Pete hummed a little tune that Ramsey recognized from their drinking days. It was the old Jeopardy final round theme. When the last note ended, he said, “I'll do it. Maybe I'll find God for you. Then you'll really owe me.”

“You'd like that. How long you think?”

“Maybe tomorrow I can get you some preliminaries.”

“That's crazy.”

“That's what they say about me. Stay free and silly, old man.”

Ramsey texted Pete the Rio Chama de Milagro Shrine link.
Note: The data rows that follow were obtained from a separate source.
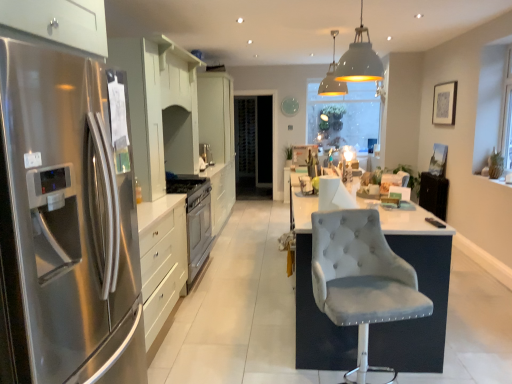 Question: Does white glossy cabinets at center appear on the left side of stainless steel refrigerator at left?

Choices:
 (A) yes
 (B) no

Answer: (B)

Question: Is white glossy cabinets at center closer to camera compared to stainless steel refrigerator at left?

Choices:
 (A) yes
 (B) no

Answer: (B)

Question: Can you confirm if white glossy cabinets at center is taller than stainless steel refrigerator at left?

Choices:
 (A) yes
 (B) no

Answer: (A)

Question: Can you confirm if white glossy cabinets at center is bigger than stainless steel refrigerator at left?

Choices:
 (A) no
 (B) yes

Answer: (B)

Question: Is white glossy cabinets at center outside stainless steel refrigerator at left?

Choices:
 (A) yes
 (B) no

Answer: (A)

Question: From the image's perspective, relative to velvet grey chair at center, is stainless steel refrigerator at left above or below?

Choices:
 (A) above
 (B) below

Answer: (A)

Question: Considering the positions of stainless steel refrigerator at left and velvet grey chair at center in the image, is stainless steel refrigerator at left taller or shorter than velvet grey chair at center?

Choices:
 (A) short
 (B) tall

Answer: (B)

Question: Is point (x=18, y=74) positioned closer to the camera than point (x=376, y=307)?

Choices:
 (A) farther
 (B) closer

Answer: (B)

Question: From a real-world perspective, is stainless steel refrigerator at left above or below velvet grey chair at center?

Choices:
 (A) above
 (B) below

Answer: (A)

Question: From the image's perspective, is transparent glass window screen at center above or below matte white pendant lamp at upper center, the 2th light fixture positioned from the front?

Choices:
 (A) above
 (B) below

Answer: (B)

Question: Does point (375, 97) appear closer or farther from the camera than point (324, 89)?

Choices:
 (A) farther
 (B) closer

Answer: (A)

Question: Considering the positions of transparent glass window screen at center and matte white pendant lamp at upper center, the 1th light fixture when ordered from back to front, in the image, is transparent glass window screen at center bigger or smaller than matte white pendant lamp at upper center, the 1th light fixture when ordered from back to front,?

Choices:
 (A) small
 (B) big

Answer: (B)

Question: Would you say transparent glass window screen at center is inside or outside matte white pendant lamp at upper center, the 2th light fixture positioned from the front?

Choices:
 (A) outside
 (B) inside

Answer: (A)

Question: Considering the positions of stainless steel refrigerator at left and white glossy cabinets at center in the image, is stainless steel refrigerator at left wider or thinner than white glossy cabinets at center?

Choices:
 (A) thin
 (B) wide

Answer: (B)

Question: Relative to white glossy cabinets at center, is stainless steel refrigerator at left in front or behind?

Choices:
 (A) behind
 (B) front

Answer: (B)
The next thing he had to do was look up Orensen's New Gnostics website.

September 2015
Pretoria, South Africa

G
reta Van Horn scrolled through the computer files the GIS expert showed her on his tablet. Eyes narrowing, she asked bluntly, “Are these numbers accurate?”

Doctor Philippe Lindstrom nodded. “The results of the computational analyses are quite remarkable,” he said, his Danish accent a pleasant lilt.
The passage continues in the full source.